Nevertheless, in spite of all this, Secretary of Transportation, Pete Buttigieg, recently joined a cohort of New York politicians at the Buffalo Museum of Science to add federal dollars to the state's billion+ dollars of new investment into what is largely regarded as one of the city's great historic blunders. Amidst requisite photos and backslapping, politicians painted a glowing future for the bloated 6-lane tunnel/cap scheme being proposed by the New York State Department of Transportation (NYSDOT). A scheme presented as the only "viable" course of action for Buffalo's transportation future. To those with any knowledge of Buffalo's past, that sales pitch should sound frighteningly familiar. It was, in fact, the very same sales pitch used to cajole us into construction of the calamitous cement ditch we deal with today.
Having met with substantial resistance to its Scajaquada Expressway (198) machinations from a more affluent West Side, NYSDOT has turned its attention to the Kensington Expressway (33) and what it, no doubt, hopes to be a more vulnerable, and hence gullible, East Side. Here it hopes to wear down community residents into acceptance of its tunnel/cap "ultimatum" as the best that can be hoped for. This, even though it is obvious that surrender to such a Hobson's Choice will insure the presence of the Kensington Expressway for another 50 years.
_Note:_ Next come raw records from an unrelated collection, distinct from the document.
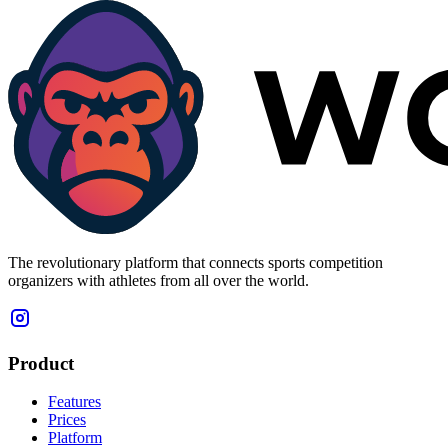
The revolutionary platform that connects sports competition
organizers with athletes from all over the world.
Product
Features
Prices
Platform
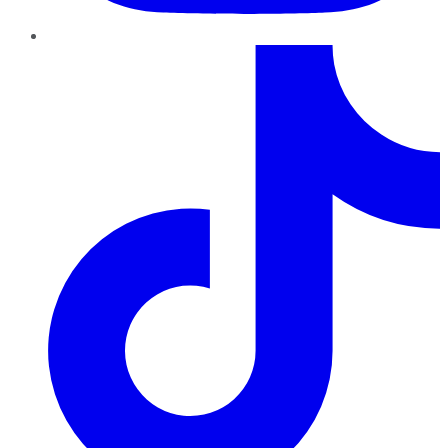
TikTok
In addition, it is a "solution" that will vanquish any future possibilities for the authentic reestablishment of Olmsted's historic Humboldt Parkway with its elegant grove of shade trees; the trees that NYSDOT so boorishly ripped out to make way for the ruinous misadventure that is now widely regarded as a prime example of discredited mid-twentieth century planning.
For every complex and difficult problem, there is an answer that is simple, easy, and wrong.
Most unfortunately, unlike its halted West Side foray, NYSDOT opens its East Side assault with the support of a very influential and politically powerful ally.
It is difficult to talk of the Restore Our Community Coalition (ROCC) without first granting the organization the copious praise and gratitude it has most deservedly earned from the entire city of Buffalo. Since its founding in 2007, ROCC has worked with tireless patience and admirable persistence to successfully keep the Humboldt Parkway issue before the public eye. Over that stretch it has also succeeded in gaining impressive political support. And, in the person of current chairperson, Stephanie Barber-Geter, it would seem to be blessed with quite personable and capable leadership.
All of that said, however, in its unyielding support for NYSDOT's "quick-fix" Band-Aid hustle, ROCC is dead wrong. We cannot allow the past good deeds of an organization like ROCC to lead us into another regrettable decision; a decision that will permanently saddle us with one of our great mistakes of the twentieth century and severely limit our options in the twenty-first.
ROCC leadership has decided to use its considerable accumulated political power and influence to push the readily available "solution" NYSDOT is trying to sell. Ideally, we should assume this decision by ROCC leadership accurately reflects the outcome that a substantial majority of tunnel area residents truly regard and accept as the most desirable. It shouldn't go without notice, however, that an October 15, 2022 Buffalo News article did feature quite varied opinion among the area residents interviewed on the matter1.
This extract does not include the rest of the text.